▶ _Task details_:
Print the full set of records below, character for character and picture-free.

▶ _Dataset content_:
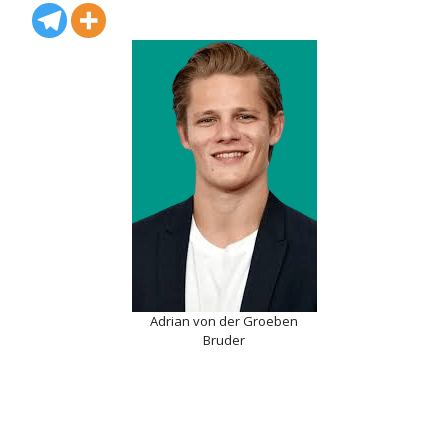
Adrian von der Groeben
Bruder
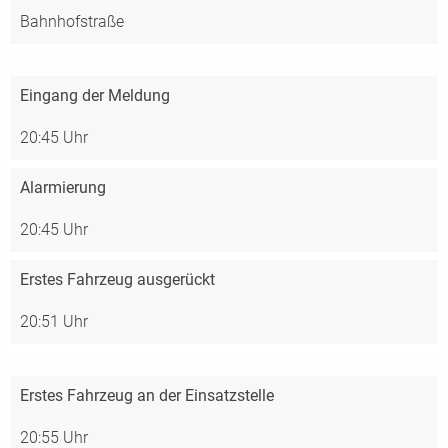
Bahnhofstraße
Eingang der Meldung
20:45 Uhr
Alarmierung
20:45 Uhr
Erstes Fahrzeug ausgerückt
20:51 Uhr
Erstes Fahrzeug an der Einsatzstelle
20:55 Uhr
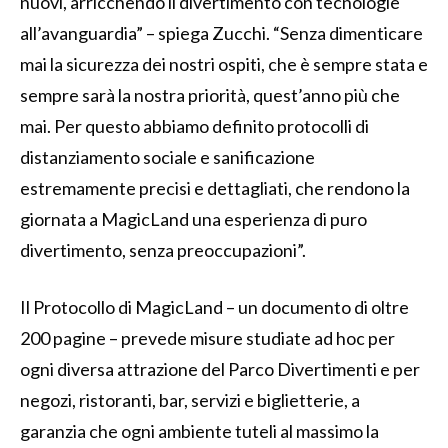
nuovi, arricchendo il divertimento con tecnologie
all’avanguardia” – spiega Zucchi. “Senza dimenticare
mai la sicurezza dei nostri ospiti, che è sempre stata e
sempre sarà la nostra priorità, quest’anno più che
mai. Per questo abbiamo definito protocolli di
distanziamento sociale e sanificazione
estremamente precisi e dettagliati, che rendono la
giornata a MagicLand una esperienza di puro
divertimento, senza preoccupazioni”.
Il Protocollo di MagicLand – un documento di oltre
200 pagine – prevede misure studiate ad hoc per
ogni diversa attrazione del Parco Divertimenti e per
negozi, ristoranti, bar, servizi e biglietterie, a
garanzia che ogni ambiente tuteli al massimo la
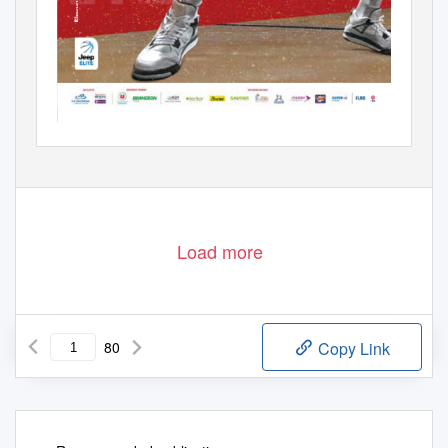
Load more
80
Copy Link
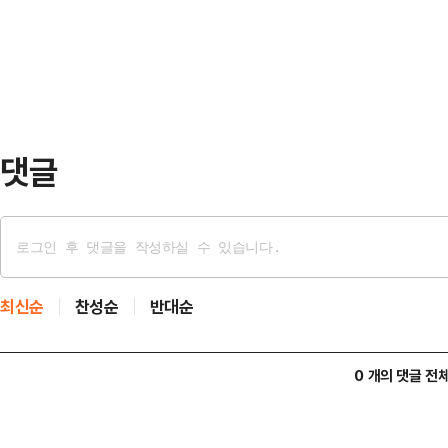
보완점을 심도 있게 논의했다. 이어
명이 방문하는…
모델링 등 실제 사례를 살펴보며 적
전통시장과 골목상권에 젊은 감성을
대표는 "중간 점검을 통해…
댓글
최신순
찬성순
반대순
0 개의 댓글 전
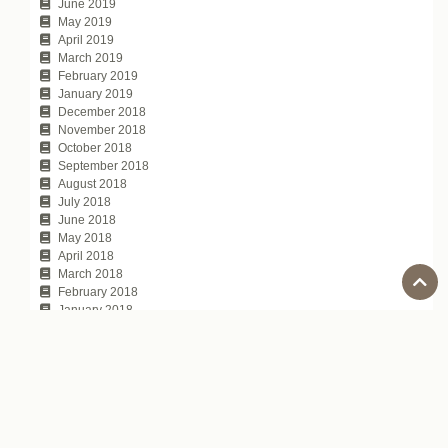
June 2019
May 2019
April 2019
March 2019
February 2019
January 2019
December 2018
November 2018
October 2018
September 2018
August 2018
July 2018
June 2018
May 2018
April 2018
March 2018
February 2018
January 2018
November 2017
October 2017
July 2017
Tags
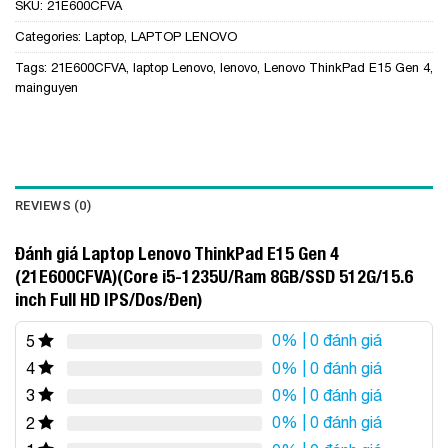
SKU:
21E600CFVA
Categories:
Laptop
,
LAPTOP LENOVO
Tags:
21E600CFVA
,
laptop Lenovo
,
lenovo
,
Lenovo ThinkPad E15 Gen 4
,
mainguyen
REVIEWS (0)
Đánh giá Laptop Lenovo ThinkPad E15 Gen 4
(21E600CFVA)(Core i5-1235U/Ram 8GB/SSD 512G/15.6
inch Full HD IPS/Dos/Đen)
0%
| 0 đánh giá
5
0%
| 0 đánh giá
4
0%
| 0 đánh giá
3
0%
| 0 đánh giá
2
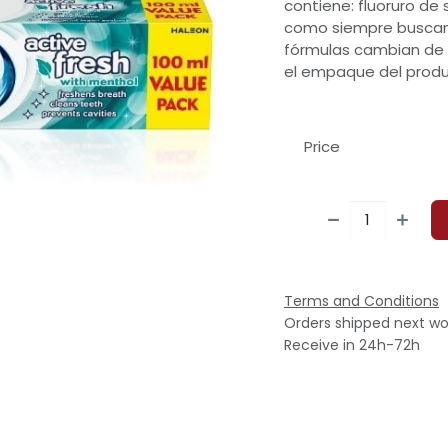
contiene: fluoruro de 
como siempre buscam
fórmulas cambian de v
el empaque del produ
Price
Terms and Conditions
Orders shipped next wo
Receive in 24h-72h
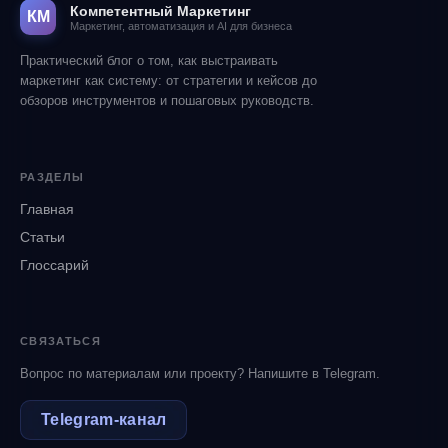
Компетентный Маркетинг
КМ
Маркетинг, автоматизация и AI для бизнеса
Практический блог о том, как выстраивать
маркетинг как систему: от стратегии и кейсов до
обзоров инструментов и пошаговых руководств.
РАЗДЕЛЫ
Главная
Статьи
Глоссарий
СВЯЗАТЬСЯ
Вопрос по материалам или проекту? Напишите в Telegram.
Telegram‑канал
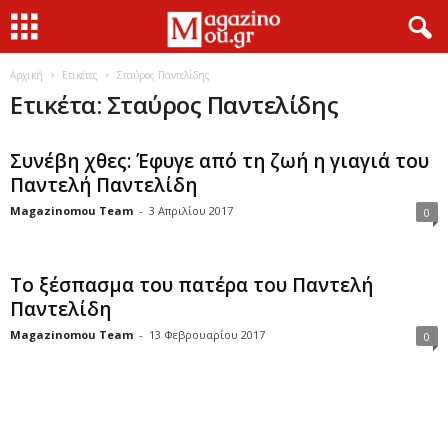
Αρχική
Ετικέτες
Σταύρος Παντελίδης
Ετικέτα: Σταύρος Παντελίδης
Συνέβη χθες: Έφυγε από τη ζωή η γιαγιά του
Παντελή Παντελίδη
Magazinomou Team
-
3 Απριλίου 2017
0
Το ξέσπασμα του πατέρα του Παντελή
Παντελίδη
Magazinomou Team
-
13 Φεβρουαρίου 2017
0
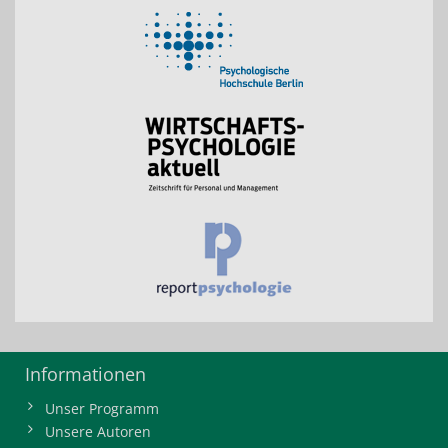
Informationen
Unser Programm
Unsere Autoren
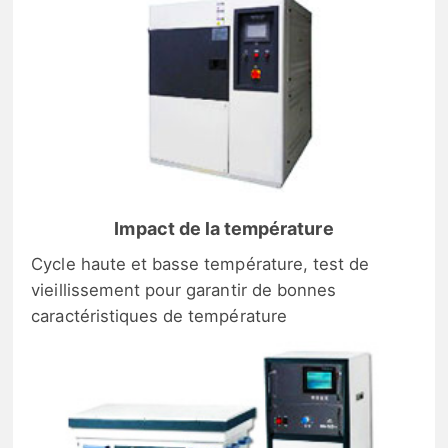
Impact de la température
Cycle haute et basse température, test de
vieillissement pour garantir de bonnes
caractéristiques de température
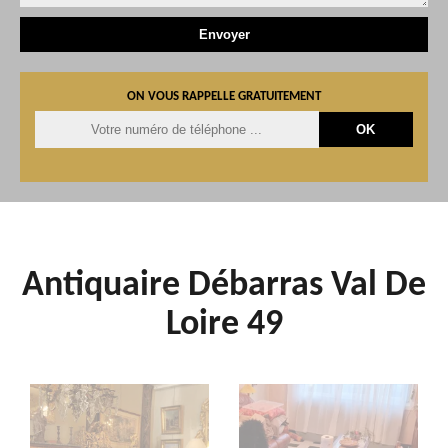
ON VOUS RAPPELLE GRATUITEMENT
Antiquaire Débarras Val De
Loire 49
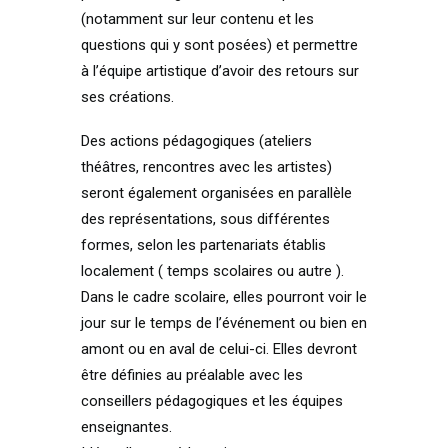
(notamment sur leur contenu et les
questions qui y sont posées) et permettre
à l’équipe artistique d’avoir des retours sur
ses créations.
Des actions pédagogiques (ateliers
théâtres, rencontres avec les artistes)
seront également organisées en parallèle
des représentations, sous différentes
formes, selon les partenariats établis
localement ( temps scolaires ou autre ).
Dans le cadre scolaire, elles pourront voir le
jour sur le temps de l’événement ou bien en
amont ou en aval de celui-ci. Elles devront
être définies au préalable avec les
conseillers pédagogiques et les équipes
enseignantes.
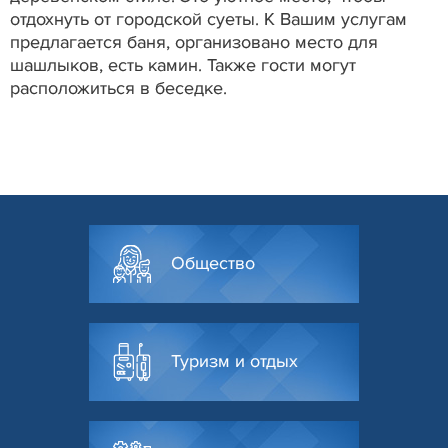
отдохнуть от городской суеты. К Вашим услугам
предлагается баня, организовано место для
шашлыков, есть камин. Также гости могут
расположиться в беседке.
Общество
Туризм и отдых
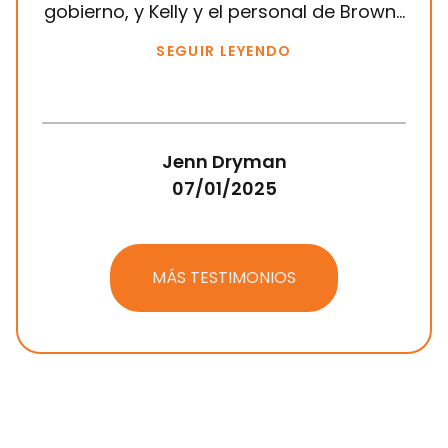
gobierno, y Kelly y el personal de Brown...
SEGUIR LEYENDO
Jenn Dryman
07/01/2025
MÁS TESTIMONIOS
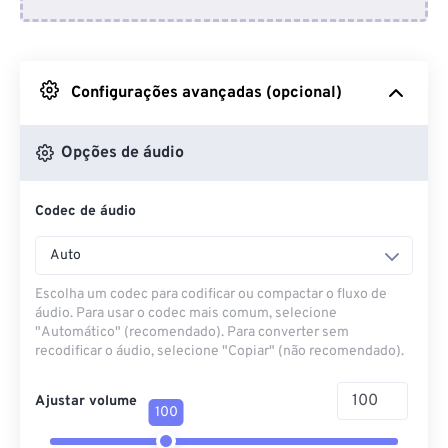
Do Dropbox
Do Google Drive
Configurações avançadas (opcional)
Do OneDrive
Opções de áudio
Codec de áudio
Da URL
Auto
Escolha um codec para codificar ou compactar o fluxo de
áudio. Para usar o codec mais comum, selecione
"Automático" (recomendado). Para converter sem
recodificar o áudio, selecione "Copiar" (não recomendado).
Ajustar volume
100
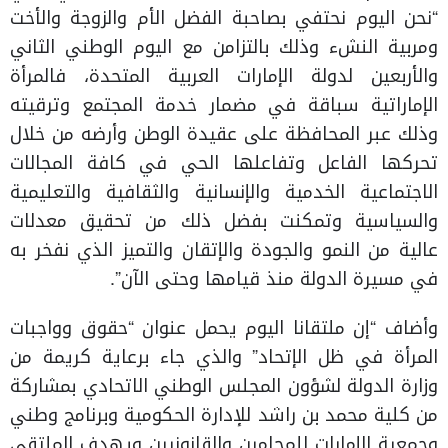
“نحن اليوم نحتفي بصاحبة الفضل الأم والزوجة والأخت
ومربية النشء وذلك بالتزامن مع اليوم الوطني الثاني
والأربعين لدولة الإمارات العربية المتحدة، فالمرأة
الإماراتية سباقة في مضمار خدمة المجتمع وترقيته
وذلك عبر المحافظة على عقيدة الوطن وأرضه من خلال
تحركها الفاعل وتفاعلها الحي في كافة المجالات
الاجتماعية الخدمية والإنسانية والثقافية والتعليمية
والسياسية وتمكنت بفضل ذلك من تحقيق معدلات
عالية من النمو والجودة والإتقان والتميز الذي نفخر به
في مسيرة الدولة منذ قيامها وحتى الآن”.
وأضاف “إن ملتقانا اليوم يحمل عنوان “حقوق وواجبات
المرأة في ظل الإتحاد” والذي جاء برعاية كريمة من
وزارة الدولة لشؤون المجلس الوطني الاتحادي بمشاركة
من كلية محمد بن راشد للإدارة الحكومية وبرنامج وطني
وجمعية الإمارات للمحامين والقانونيين ويهدف الملتقى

▶ _Problem solution_:
Adrian von der Groeben
Bruder
Bahnhofstraße
Eingang der Meldung
20:45 Uhr
Alarmierung
20:45 Uhr
Erstes Fahrzeug ausgerückt
20:51 Uhr
Erstes Fahrzeug an der Einsatzstelle
20:55 Uhr
nuovi, arricchendo il divertimento con tecnologie
all’avanguardia” – spiega Zucchi. “Senza dimenticare
mai la sicurezza dei nostri ospiti, che è sempre stata e
sempre sarà la nostra priorità, quest’anno più che
mai. Per questo abbiamo definito protocolli di
distanziamento sociale e sanificazione
estremamente precisi e dettagliati, che rendono la
giornata a MagicLand una esperienza di puro
divertimento, senza preoccupazioni”.
Il Protocollo di MagicLand – un documento di oltre
200 pagine – prevede misure studiate ad hoc per
ogni diversa attrazione del Parco Divertimenti e per
negozi, ristoranti, bar, servizi e biglietterie, a
garanzia che ogni ambiente tuteli al massimo la
Load more
80
Copy Link
보완점을 심도 있게 논의했다. 이어
명이 방문하는…
모델링 등 실제 사례를 살펴보며 적
전통시장과 골목상권에 젊은 감성을
대표는 "중간 점검을 통해…
댓글
최신순
찬성순
반대순
0 개의 댓글 전
June 2019
May 2019
April 2019
March 2019
February 2019
January 2019
December 2018
November 2018
October 2018
September 2018
August 2018
July 2018
June 2018
May 2018
April 2018
March 2018
February 2018
January 2018
November 2017
October 2017
July 2017
Tags
SKU:
21E600CFVA
Categories:
Laptop
,
LAPTOP LENOVO
Tags:
21E600CFVA
,
laptop Lenovo
,
lenovo
,
Lenovo ThinkPad E15 Gen 4
,
mainguyen
REVIEWS (0)
Đánh giá Laptop Lenovo ThinkPad E15 Gen 4
(21E600CFVA)(Core i5-1235U/Ram 8GB/SSD 512G/15.6
inch Full HD IPS/Dos/Đen)
0%
| 0 đánh giá
5
0%
| 0 đánh giá
4
0%
| 0 đánh giá
3
0%
| 0 đánh giá
2
contiene: fluoruro de 
como siempre buscam
fórmulas cambian de v
el empaque del produ
Price
Terms and Conditions
Orders shipped next wo
Receive in 24h-72h
Компетентный Маркетинг
КМ
Маркетинг, автоматизация и AI для бизнеса
Практический блог о том, как выстраивать
маркетинг как систему: от стратегии и кейсов до
обзоров инструментов и пошаговых руководств.
РАЗДЕЛЫ
Главная
Статьи
Глоссарий
СВЯЗАТЬСЯ
Вопрос по материалам или проекту? Напишите в Telegram.
Telegram‑канал
Αρχική
Ετικέτες
Σταύρος Παντελίδης
Ετικέτα: Σταύρος Παντελίδης
Συνέβη χθες: Έφυγε από τη ζωή η γιαγιά του
Παντελή Παντελίδη
Magazinomou Team
-
3 Απριλίου 2017
0
Το ξέσπασμα του πατέρα του Παντελή
Παντελίδη
Magazinomou Team
-
13 Φεβρουαρίου 2017
0
Informationen
Unser Programm
Unsere Autoren
Impact de la température
Cycle haute et basse température, test de
vieillissement pour garantir de bonnes
caractéristiques de température
ON VOUS RAPPELLE GRATUITEMENT
Antiquaire Débarras Val De
Loire 49
(notamment sur leur contenu et les
questions qui y sont posées) et permettre
à l’équipe artistique d’avoir des retours sur
ses créations.
Des actions pédagogiques (ateliers
théâtres, rencontres avec les artistes)
seront également organisées en parallèle
des représentations, sous différentes
formes, selon les partenariats établis
localement ( temps scolaires ou autre ).
Dans le cadre scolaire, elles pourront voir le
jour sur le temps de l’événement ou bien en
amont ou en aval de celui-ci. Elles devront
être définies au préalable avec les
conseillers pédagogiques et les équipes
enseignantes.
отдохнуть от городской суеты. К Вашим услугам
предлагается баня, организовано место для
шашлыков, есть камин. Также гости могут
расположиться в беседке.
Общество
Туризм и отдых
gobierno, y Kelly y el personal de Brown...
SEGUIR LEYENDO
Jenn Dryman
07/01/2025
MÁS TESTIMONIOS
Do Dropbox
Do Google Drive
Configurações avançadas (opcional)
Do OneDrive
Opções de áudio
Codec de áudio
Da URL
Auto
Escolha um codec para codificar ou compactar o fluxo de
áudio. Para usar o codec mais comum, selecione
"Automático" (recomendado). Para converter sem
recodificar o áudio, selecione "Copiar" (não recomendado).
Ajustar volume
100
“نحن اليوم نحتفي بصاحبة الفضل الأم والزوجة والأخت
ومربية النشء وذلك بالتزامن مع اليوم الوطني الثاني
والأربعين لدولة الإمارات العربية المتحدة، فالمرأة
الإماراتية سباقة في مضمار خدمة المجتمع وترقيته
وذلك عبر المحافظة على عقيدة الوطن وأرضه من خلال
تحركها الفاعل وتفاعلها الحي في كافة المجالات
الاجتماعية الخدمية والإنسانية والثقافية والتعليمية
والسياسية وتمكنت بفضل ذلك من تحقيق معدلات
عالية من النمو والجودة والإتقان والتميز الذي نفخر به
في مسيرة الدولة منذ قيامها وحتى الآن”.
وأضاف “إن ملتقانا اليوم يحمل عنوان “حقوق وواجبات
المرأة في ظل الإتحاد” والذي جاء برعاية كريمة من
وزارة الدولة لشؤون المجلس الوطني الاتحادي بمشاركة
من كلية محمد بن راشد للإدارة الحكومية وبرنامج وطني
وجمعية الإمارات للمحامين والقانونيين ويهدف الملتقى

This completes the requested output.